I like to treat the masseter with a bimanual (two-handed) approach. One finger is inside my client’s mouth and the other hand supports the work with extra-oral contact.

This is different than a pincer grasp between thumb and forefinger of one hand. The single-handed pincer grip necessitates a bit more tension in the therapist’s hand and this makes the hand less sensitive to the client. Consequently treatment with a single hand pincer grip tends to be a bit more “heavy-handed”.

For a video of treatment click the image at right!
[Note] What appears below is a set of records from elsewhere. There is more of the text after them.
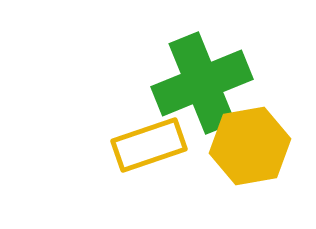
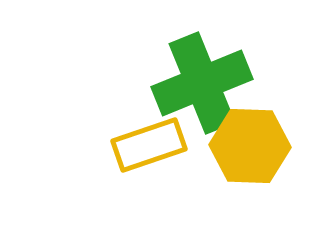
yellow hexagon: rotated 12 degrees clockwise
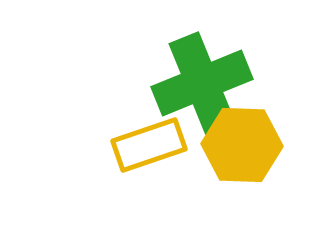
yellow hexagon: moved 8 px left, 1 px up
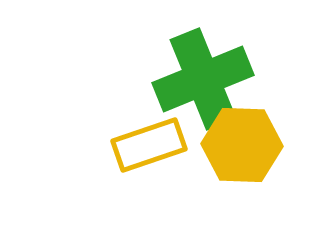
green cross: moved 1 px right, 4 px up
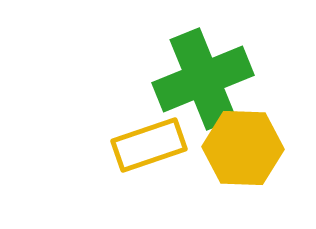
yellow hexagon: moved 1 px right, 3 px down
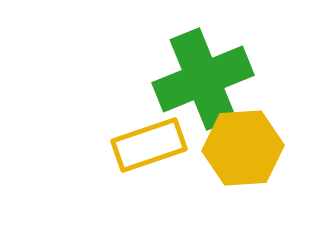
yellow hexagon: rotated 6 degrees counterclockwise
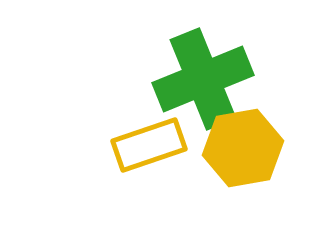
yellow hexagon: rotated 6 degrees counterclockwise
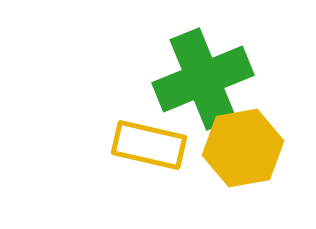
yellow rectangle: rotated 32 degrees clockwise
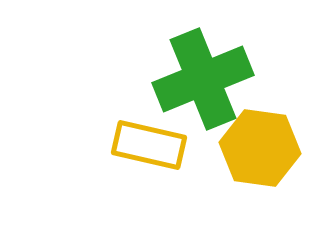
yellow hexagon: moved 17 px right; rotated 18 degrees clockwise
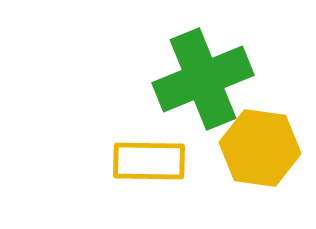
yellow rectangle: moved 16 px down; rotated 12 degrees counterclockwise
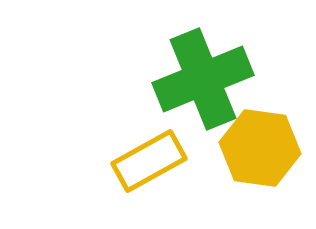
yellow rectangle: rotated 30 degrees counterclockwise
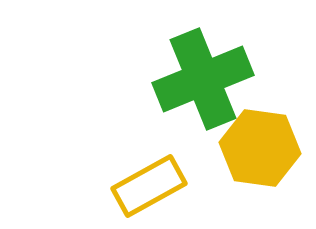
yellow rectangle: moved 25 px down
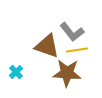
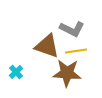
gray L-shape: moved 3 px up; rotated 25 degrees counterclockwise
yellow line: moved 1 px left, 1 px down
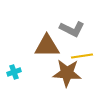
brown triangle: rotated 20 degrees counterclockwise
yellow line: moved 6 px right, 5 px down
cyan cross: moved 2 px left; rotated 24 degrees clockwise
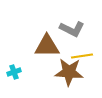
brown star: moved 2 px right, 1 px up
It is important to remember that much tension in the masseter arises from situations where the client feels out of control, not attended to, and similar feelings. If you must err in your application of force, make sure it is on the side of being too soft, rather than too firm.

 


Homecare

Normally after treating a problematic muscle, we stretch it. Don’t stretch the masseter! Because masseter tension is often a result of underlying hypermobility of the TMJ, a stretch of the muscle may stress the TMJ and/or increase the joint’s hypermobility!                                                        

The more common standard care for the masseter is to dismantle parafunctional habits. People have to learn that their gum chewing etc. actually locks tension into their body, rather than releasing it. While people can’t seem to stop clenching their jaw on their own, they often are much more capable of it after intra-oral massage has released some of the tension they carry in it.
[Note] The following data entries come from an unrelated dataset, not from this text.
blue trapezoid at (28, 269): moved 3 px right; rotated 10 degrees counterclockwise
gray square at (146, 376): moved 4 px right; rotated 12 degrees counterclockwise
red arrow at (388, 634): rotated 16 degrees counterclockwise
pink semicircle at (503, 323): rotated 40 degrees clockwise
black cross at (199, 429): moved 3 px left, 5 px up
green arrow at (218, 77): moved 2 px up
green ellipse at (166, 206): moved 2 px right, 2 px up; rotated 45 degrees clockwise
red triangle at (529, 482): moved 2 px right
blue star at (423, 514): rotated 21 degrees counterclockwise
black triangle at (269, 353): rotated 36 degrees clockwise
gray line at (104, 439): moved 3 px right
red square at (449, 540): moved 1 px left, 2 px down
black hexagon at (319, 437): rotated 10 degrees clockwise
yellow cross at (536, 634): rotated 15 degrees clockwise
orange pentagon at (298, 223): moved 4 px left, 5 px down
Another useful exercise is to have the client perform jaw stabilization exercises. This is a routine of isometric jaw exercises with absolutely no movement of the jaw. This increases strength and proprioceptive control to the jaw. This will often settle down the myofascial pain clients have when they have a hypermobile jaw.

Other clients may need a night guard prescribed by their dentist, so you need to have a dentist or two that you feel comfortable referring to.